Pero el tono cambió al día siguiente en el Servicio Nacional de Oración, donde la obispa episcopal de Washington, Mariann Budde, pronunció una homilía en la que desafió a la Administración a actuar con misericordia y compasión, especialmente con los grupos marginados. Sus palabras fueron agudas y directas: «En nombre de nuestro Dios, os pido que tengáis piedad de las personas de nuestro país que ahora tienen miedo». Para algunos, fue una llamada profética a la responsabilidad; para otros, se sintió como una crítica partidista apenas velada en el lenguaje de la fe.
El presidente Trump respondió rápidamente -y como era de esperar- en las redes sociales, tachando a Budde de «odiadora de Trump de la línea dura de la izquierda radical» y desestimando sus palabras por motivos políticos. Este momento puso de relieve una dinámica familiar en la política estadounidense: el afán de los líderes por acoger las voces religiosas que afirman sus programas, y su incomodidad con las que desafían su autoridad. En este sentido, la homilía de Budde no fue simplemente una crítica a una administración; fue una prueba del compromiso de la nación con la expresión libre y abierta del discurso religioso.

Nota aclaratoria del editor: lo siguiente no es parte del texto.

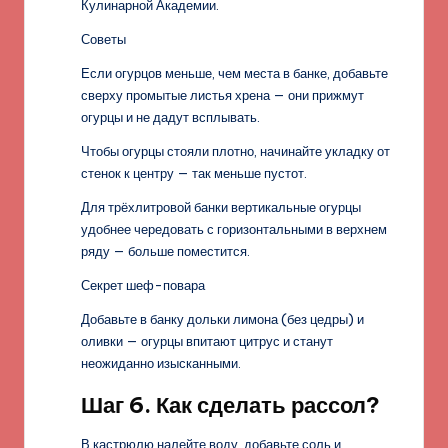
Кулинарной Академии.
Советы
Если огурцов меньше, чем места в банке, добавьте
сверху промытые листья хрена — они прижмут
огурцы и не дадут всплывать.
Чтобы огурцы стояли плотно, начинайте укладку от
стенок к центру — так меньше пустот.
Для трёхлитровой банки вертикальные огурцы
удобнее чередовать с горизонтальными в верхнем
ряду — больше поместится.
Секрет шеф-повара
Добавьте в банку дольки лимона (без цедры) и
оливки — огурцы впитают цитрус и станут
неожиданно изысканными.
Шаг 6. Как сделать рассол?
В кастрюлю налейте воду, добавьте соль и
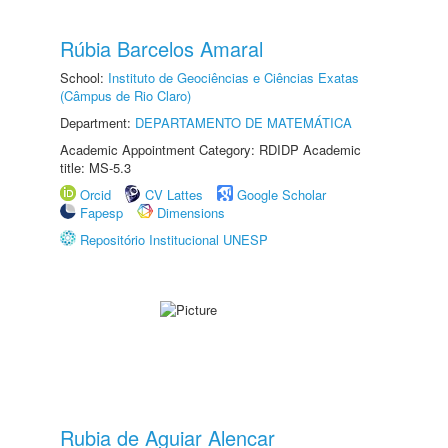
Rúbia Barcelos Amaral
School:
Instituto de Geociências e Ciências Exatas
(Câmpus de Rio Claro)
Department:
DEPARTAMENTO DE MATEMÁTICA
Academic Appointment Category: RDIDP Academic
title: MS-5.3
Orcid
CV Lattes
Google Scholar
Fapesp
Dimensions
Repositório Institucional UNESP
Rubia de Aguiar Alencar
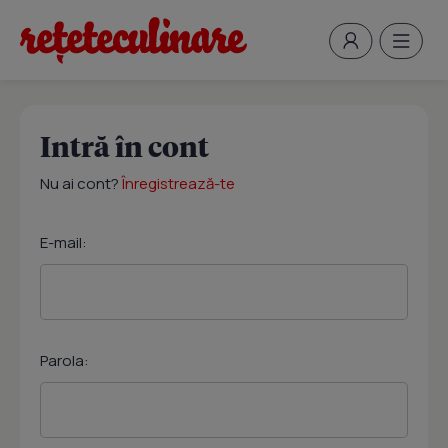
Intră în cont
Nu ai cont?
Înregistrează-te
E-mail:
Parola:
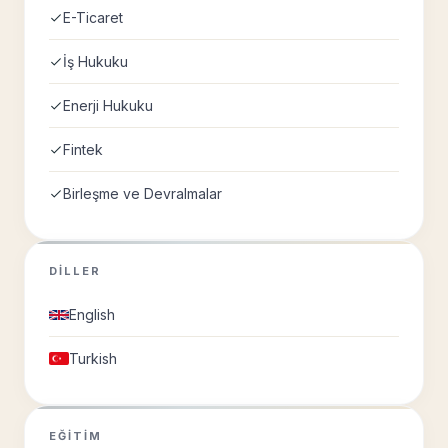
E-Ticaret
İş Hukuku
Enerji Hukuku
Fintek
Birleşme ve Devralmalar
DILLER
English
Turkish
EĞITIM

Cuando los líderes políticos crean una jerarquía implícita de voces religiosas -elevando a los que coinciden con sus puntos de vista y marginando a los que no- se arriesgan a algo más que un mal titular. Se arriesgan a convertir la religión en una herramienta de poder político en lugar de una fuente de autoridad moral independiente. Este tipo de sistema de dos niveles de discurso religioso favorecido y desfavorecido tiene consecuencias de largo alcance para la integridad tanto de la fe como de la democracia.
El clero y otros líderes religiosos deben tener libertad para hablar abiertamente, tanto si sus palabras reconfortan como si critican. Sin esa libertad, la voz profética de la religión -una voz que históricamente ha llamado a las naciones a la justicia, la misericordia y la humildad- se silencia. Con el tiempo, una sociedad que privilegia sólo ciertos tipos de discurso religioso socava el sólido mercado de ideas que es esencial tanto para la fe como para la vida pública.

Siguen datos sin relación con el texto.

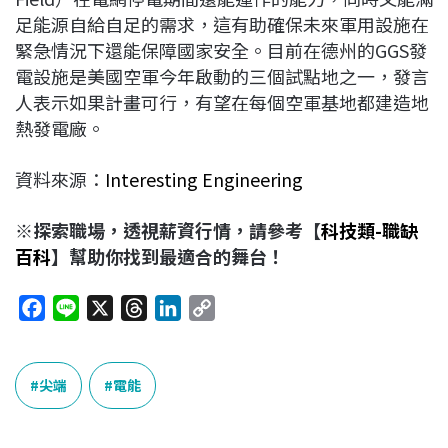
足能源自給自足的需求，這有助確保未來軍用設施在
緊急情況下還能保障國家安全。目前在德州的GGS發
電設施是美國空軍今年啟動的三個試點地之一，發言
人表示如果計畫可行，有望在每個空軍基地都建造地
熱發電廠。
資料來源：
Interesting Engineering
※探索職場，透視薪資行情，請參考【
科技類-職缺
百科
】幫助你找到最適合的舞台！
F
L
X
T
L
C
a
i
h
i
o
c
n
r
n
p
e
e
e
k
y
尖端
電能
b
a
e
L
o
d
d
i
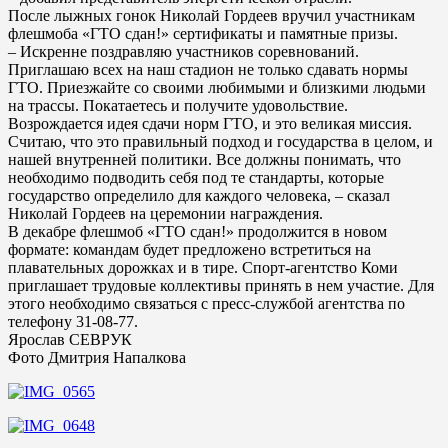
После лыжных гонок Николай Гордеев вручил участникам
флешмоба «ГТО сдан!» сертификаты и памятные призы.
– Искренне поздравляю участников соревнований.
Приглашаю всех на наш стадион не только сдавать нормы
ГТО. Приезжайте со своими любимыми и близкими людьми
на трассы. Покатаетесь и получите удовольствие.
Возрождается идея сдачи норм ГТО, и это великая миссия.
Считаю, что это правильный подход и государства в целом, и
нашей внутренней политики. Все должны понимать, что
необходимо подводить себя под те стандарты, которые
государство определило для каждого человека, – сказал
Николай Гордеев на церемонии награждения.
В декабре флешмоб «ГТО сдан!» продолжится в новом
формате: командам будет предложено встретиться на
плавательных дорожках и в тире. Спорт-агентство Коми
приглашает трудовые коллективы принять в нем участие. Для
этого необходимо связаться с пресс-службой агентства по
телефону 31-08-77.
Ярослав СЕВРУК
Фото Дмитрия Напалкова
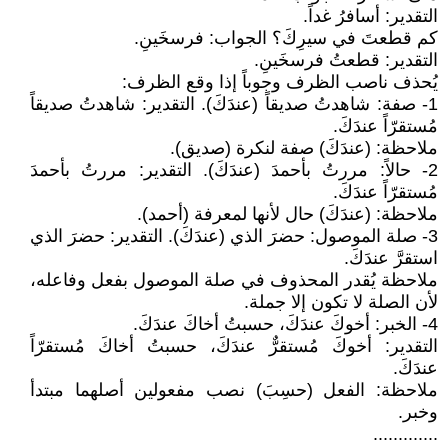
التقدير: أسافرُ غداً.
كم قطعتَ في سيرِكَ؟ الجواب: فرسخَينِ.
التقدير: قطعتُ فرسخَينِ.
يُحذف ناصب الظرف وجوباً إذا وقع الظرف:
1- صفة: شاهدتُ صديقاً (عندَكَ). التقدير: شاهدتُ صديقاً
مُستقرّاً عندَكَ.
ملاحظة: (عندَكَ) صفة لنكرة (صديق).
2- حالاً: مررتُ بأحمدَ (عندَكَ). التقدير: مررتُ بأحمدَ
مُستقرّاً عندَكَ.
ملاحظة: (عندَكَ) حال لأنها لمعرفة (أحمد).
3- صلة الموصول: حضرَ الذي (عندَكَ). التقدير: حضرَ الذي
استقرَّ عندَكَ.
ملاحظة يُقدر المحذوف في صلة الموصول بفعل وفاعله،
لأن الصلة لا تكون إلا جملة.
4- الخبر: أخوكَ عندَكَ، حسبتُ أخاكَ عندَكَ.
التقدير: أخوكَ مُستقرٌّ عندَكَ، حسبتُ أخاكَ مُستقرّاً
عندَكَ.
ملاحظة: الفعل (حسِبَ) نصب مفعولين أصلهما مبتدأ
وخبر.
.............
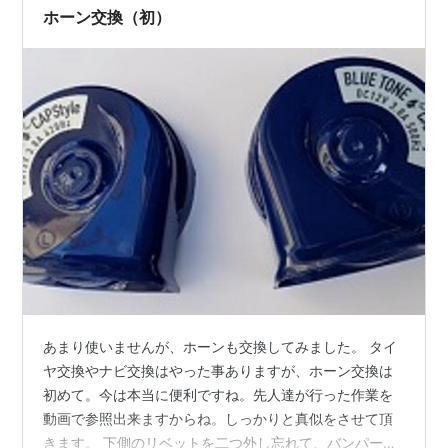
ムニー ジムニーシエラ イネックス(INEX) Amazon 【作
ホーン交換（初）
業…
あまり使いませんが、ホーンも交換してみました。 タイ
ヤ交換やナビ交換はやった事ありますが、ホーン交換は
初めて。今は本当に便利ですね。先人達が行った作業を
動画で参照出来ますからね。しっかりと真似をさせて頂
きます。 下側のリベットを二つ外し忘れて、バンパーが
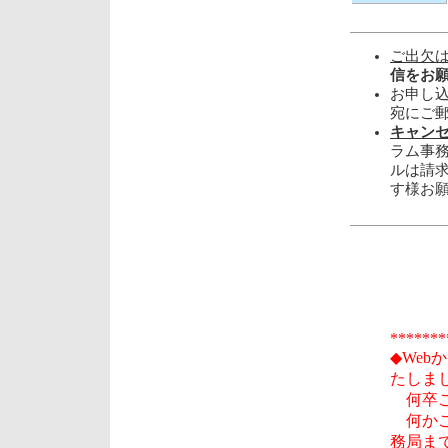
ご出欠
信をお
お申し
宛にご
キャンセルは
ラム事
ルは請
す様お
*******
◆We
たしま
何卒ご
何かご
務局ま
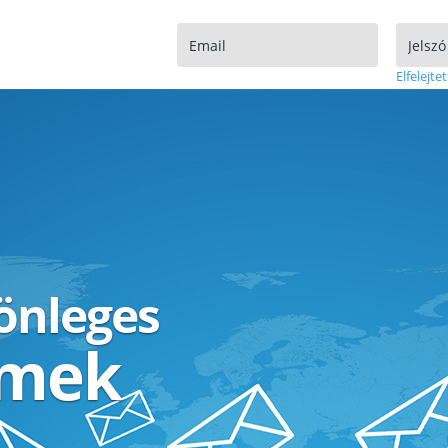
Elfelejtet
lönleges
ímek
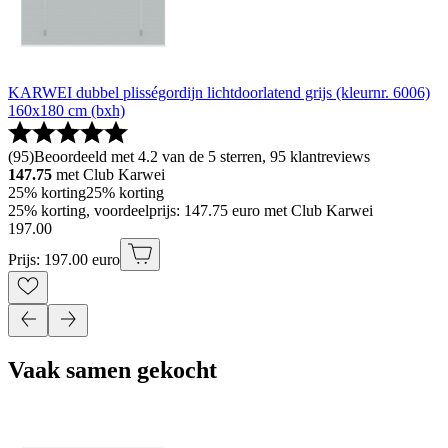
KARWEI dubbel plisségordijn lichtdoorlatend grijs (kleurnr. 6006)
160x180 cm (bxh)
(
95
)
Beoordeeld met 4.2 van de 5 sterren, 95 klantreviews
147.75
met Club Karwei
25% korting
25% korting
25% korting, voordeelprijs: 147.75 euro met Club Karwei
197
.
00
Prijs: 197.00 euro
Vaak samen gekocht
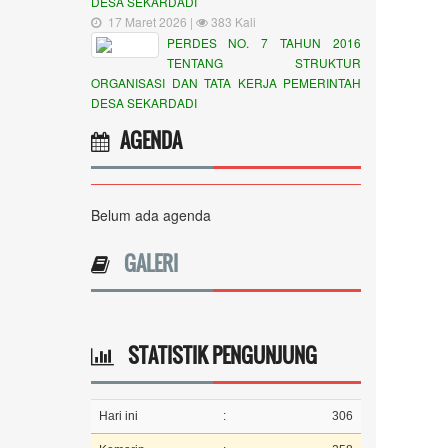
DESA SEKARDADI
17 Maret 2026 |
383 Kali
PERDES NO. 7 TAHUN 2016
TENTANG STRUKTUR
ORGANISASI DAN TATA KERJA PEMERINTAH
DESA SEKARDADI
AGENDA
Belum ada agenda
GALERI
STATISTIK PENGUNJUNG
Hari ini
:
306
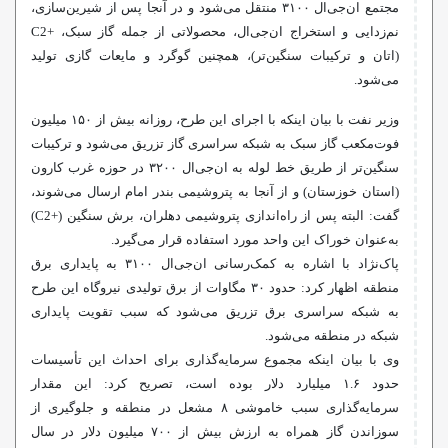
مجتمع
ان‌جی‌ال
۳۱۰۰ منتقل می‌شود و در آنجا پس از شیرین‌سازی،
نم‌زدایی و استخراج
ان‌جی‌ال
، محصولاتی از جمله گاز سبک، +C2
(اتان و ترکیبات سنگین‌تر)، همچنین گوگرد و مایعات گازی تولید
می‌شود.
وزیر نفت با بیان اینکه با اجرای این طرح، روزانه بیش از ۱۵۰ میلیون
فوت‌مکعب گاز سبک به شبکه سراسری گاز تزریق می‌شود و ترکیبات
سنگین‌تر از طریق خط لوله به
ان‌جی‌ال
۳۲۰۰ در حوزه غرب کارون
(استان خوزستان) و از آنجا به پتروشیمی بندر امام ارسال می‌شوند،
گفت: البته پس از راه‌اندازی پتروشیمی دهلران، برش سنگین (+C2)
به‌عنوان خوراک این واحد مورد استفاده قرار می‌گیرد.
پاک‌نژاد با اشاره به کمک‌رسانی
ان‌جی‌ال
۳۱۰۰ به پایداری برق
منطقه اظهار کرد: حدود ۳۰ مگاوات از برق تولیدی نیروگاه این طرح
به شبکه سراسری برق تزریق می‌شود که سبب تقویت پایداری
شبکه در منطقه می‌شود.
وی با بیان اینکه مجموع سرمایه‌گذاری برای احداث این تأسیسات
حدود ۱.۶ میلیارد دلار بوده است، تصریح کرد: این مقدار
سرمایه‌گذاری سبب خاموشی ۸ مشعل در منطقه و جلوگیری از
سوزاندن گاز همراه به ارزش بیش از ۷۰۰ میلیون دلار در سال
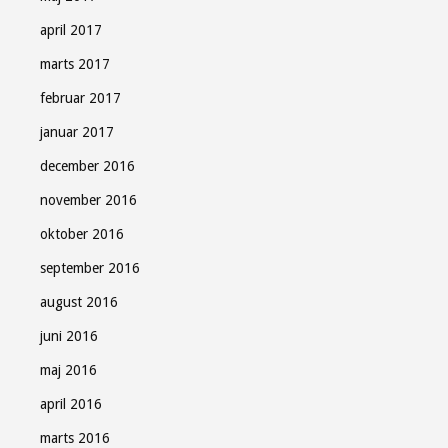
april 2017
marts 2017
februar 2017
januar 2017
december 2016
november 2016
oktober 2016
september 2016
august 2016
juni 2016
maj 2016
april 2016
marts 2016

Los fundadores de Estados Unidos así lo entendieron. La separación de la Iglesia y el Estado no pretendía suprimir la religión, sino preservar su independencia e integridad. Un gobierno que utiliza la fe para validar sus políticas o silenciar la disidencia corre el riesgo de erosionar el poder profético de la propia religión. La fe está en su mejor momento cuando llama a los líderes a sus más altos ideales, no cuando es cooptada como herramienta política.

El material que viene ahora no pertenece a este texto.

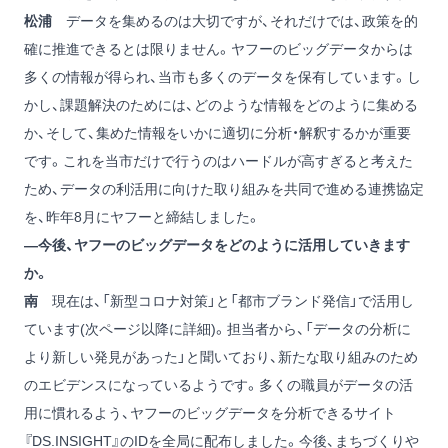
松浦
データを集めるのは大切ですが、それだけでは、政策を的
確に推進できるとは限りません。ヤフーのビッグデータからは
多くの情報が得られ、当市も多くのデータを保有しています。し
かし、課題解決のためには、どのような情報をどのように集める
か、そして、集めた情報をいかに適切に分析・解釈するかが重要
です。これを当市だけで行うのはハードルが高すぎると考えた
ため、データの利活用に向けた取り組みを共同で進める連携協定
を、昨年8月にヤフーと締結しました。
―今後、ヤフーのビッグデータをどのように活用していきます
か。
南
現在は、「新型コロナ対策」と「都市ブランド発信」で活用し
ています(次ページ以降に詳細)。担当者から、「データの分析に
より新しい発見があった」と聞いており、新たな取り組みのため
のエビデンスになっているようです。多くの職員がデータの活
用に慣れるよう、ヤフーのビッグデータを分析できるサイト
『DS.INSIGHT』のIDを全局に配布しました。今後、まちづくりや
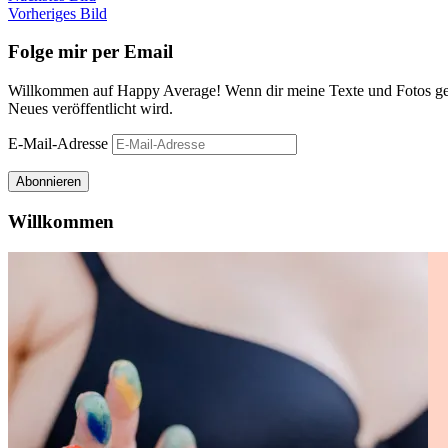
Vorheriges Bild
Folge mir per Email
Willkommen auf Happy Average! Wenn dir meine Texte und Fotos gefa
Neues veröffentlicht wird.
E-Mail-Adresse
Abonnieren
Willkommen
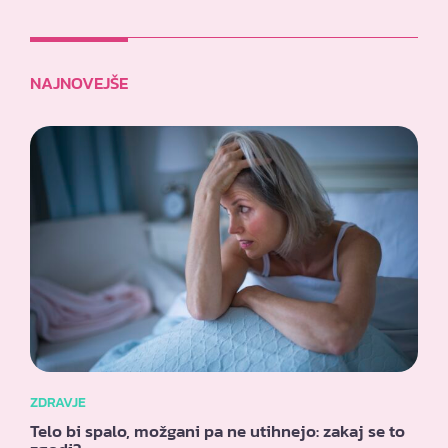
NAJNOVEJŠE
ZDRAVJE
Telo bi spalo, možgani pa ne utihnejo: zakaj se to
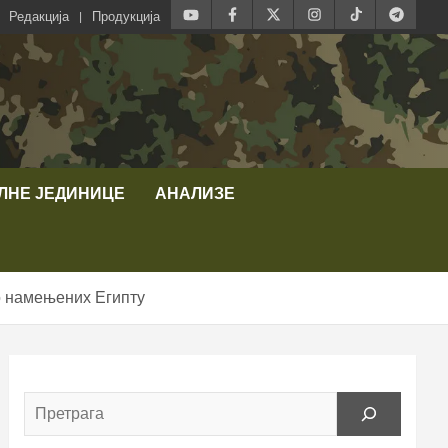
Редакција
Продукција
ЛНЕ ЈЕДИНИЦЕ
АНАЛИЗЕ
но намењених Египту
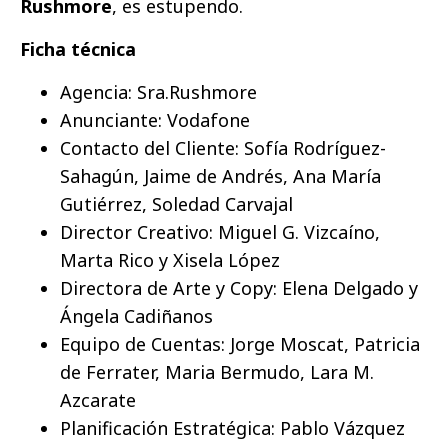
Rushmore
, es estupendo.
Ficha técnica
Agencia: Sra.Rushmore
Anunciante: Vodafone
Contacto del Cliente: Sofía Rodríguez-
Sahagún, Jaime de Andrés, Ana María
Gutiérrez, Soledad Carvajal
Director Creativo: Miguel G. Vizcaíno,
Marta Rico y Xisela López
Directora de Arte y Copy: Elena Delgado y
Ángela Cadiñanos
Equipo de Cuentas: Jorge Moscat, Patricia
de Ferrater, Maria Bermudo, Lara M.
Azcarate
Planificación Estratégica: Pablo Vázquez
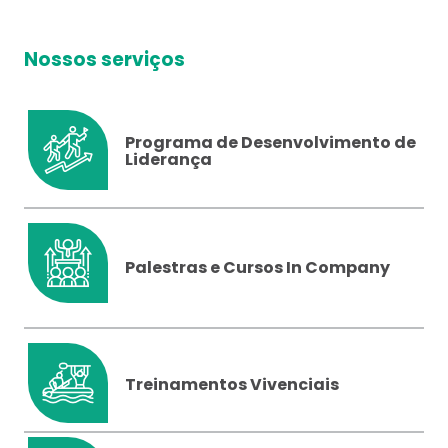
Nossos serviços
Programa de Desenvolvimento de
Liderança
Palestras e Cursos In Company
Treinamentos Vivenciais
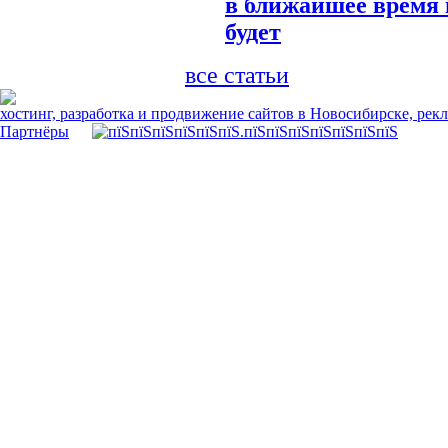
в ближайшее время 
будет
все статьи
хостинг, разработка и продвижение сайтов в Новосибирске, рек
Партнёры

Las oraciones de la toma de posesión de esta semana pusieron de manifiesto esta tensión. Por un lado, mostraron el potencial unificador e inspirador de la religión en la vida pública. Por otro, pusieron de manifiesto la vulnerabilidad de la fe cuando se mezcla con la política. Por cada reconfortante oración de unidad, había un recordatorio del riesgo que entraña el disenso, de lo que ocurre cuando el clero desafía el statu quo en lugar de bendecirlo.
La historia del rey Acab y Micaías nos recuerda que los líderes a menudo buscan voces de afirmación, pero están menos dispuestos a las voces disidentes. La homilía de Budde fue un eco moderno de esta antigua tensión, y la reacción que provocó revela lo frágil que sigue siendo el equilibrio entre religión y política.
Como nación, debemos garantizar que todas las voces religiosas -alaben o desafíen, afirmen o critiquen- sean libres de hablar sin temor a represalias o marginación. En esa libertad reside la fuerza de nuestra democracia y el verdadero poder de la fe. Puede que a los líderes se les ericen los pelos ante verdades incómodas, pero son precisamente esas verdades las que tienen el poder de guiarnos hacia la justicia y la unidad, no sólo en los momentos de triunfo, sino también en los de prueba. Si perdemos esto de vista, corremos el riesgo de perder algo más que un discurso público saludable: corremos el riesgo de perder la brújula moral que proporciona la fe, en su mejor expresión.
Conexión Profética:
«Los dignatarios de la iglesia y del estado se unirán para hacer que todos honren el domingo, y para ello apelarán al cohecho, a la persuasión o a la fuerza. La falta de autoridad divina se suplirá con ordenanzas abrumadoras. La corrupción política está destruyendo el amor a la justicia y el respeto a la verdad; y hasta en los Estados Unidos de la libre América, se verá a los representantes del pueblo y a los legisladores tratar de asegurarse el favor público doblegándose a las exigencias populares por una ley que imponga la observancia del domingo. La libertad de conciencia que tantos sacrificios ha costado no será ya respetada. En el conflicto que está por estallar veremos realizarse las palabras del profeta: «Airóse el dragón contra la mujer, y se fue para hacer guerra contra el residuo de su simiente, los que guardan los mandamientos de Dios, y tienen el testimonio de Jesús.» (Apocalipsis 12: 17, V.M.) El Conflicto de los Siglos, pág. 651.